I'm extremely pleased with the progress made porting Android to the TP and thankful to the developers for the efforts they put in. That does not overcome the problem that my TP is not really useful when running Android.









Edit: Just tried the ' rm -rf /data/misc/wifi && reboot' and it does not seem to make a difference.
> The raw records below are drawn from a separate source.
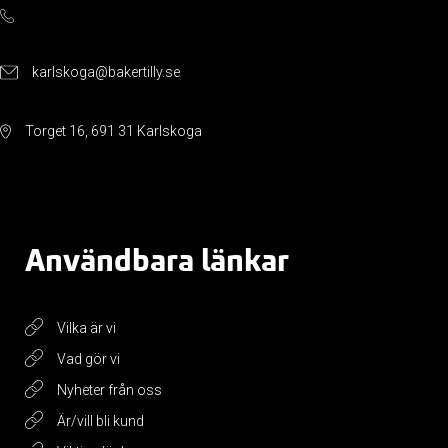
karlskoga@bakertilly.se
Torget 16, 691 31 Karlskoga
Användbara länkar
Vilka är vi
Vad gör vi
Nyheter från oss
Är/vill bli kund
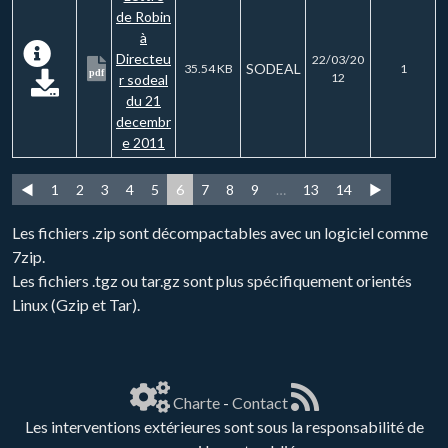
de Robin
à
Directeu
22/03/20
SODEAL
35.54 KB
1
pdf
12
r sodeal
du 21
decembr
e 2011
◄
1
2
3
4
5
6
7
8
9
…
13
14
►
Les fichiers .zip sont décompactables avec un logiciel comme
7zip.
Les fichiers .tgz ou tar.gz sont plus spécifiquement orientés
Linux (Gzip et Tar).
Charte
-
Contact
Les interventions extérieures sont sous la responsabilité de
Edit-2: Switching my AP to G only does solve the problem. <sigh>


----------



## Krunk_Kracker (Oct 22, 2011)

mlc9 said:


> I've suffered most of the WiFi issues people are covering here in both Alpha 2 and Alpha 3. I seem to now be running stable by doing this:
> Run the Terminal Emulator command that resets/forgets all wireless networks
> Set at Channel 4 on router
> Wireless N mode only on router
> ...


I have found that assigning a static IP address via MAC reservation works better than giving the TP a static address itself. That way you can still easily take it with you and connect elsewhere.


----------



## nevertells (Oct 29, 2011)

gdawson6 said:


> switching wireless routers to only b/g may seem to prevent some problems, but wireless n has the best range and speed, which makes a big difference where I am. Switching the channel to channel 4 (I should probably test out other channels too) seems to have fixed the problem completely, I've been able to connect a dozens of times to wireless n on my touchpad with cm7.
> 
> Maybe its a problem with interference, but my webos alwasys connected fine via wireless n so it might just be something about cm7 for the touchpad itself.


Try channel 11. As soon as I switched to it, instant and continuous wifi problems. Suposedly channel 1, 6, and 11 are the preferred channels, most separations between them. I used WiFI Analyzer to see what channels were in use the most in my area. Channel 1 is slammed, so I'm trying channel 6 to see how it goes. So far, so good.

NT


----------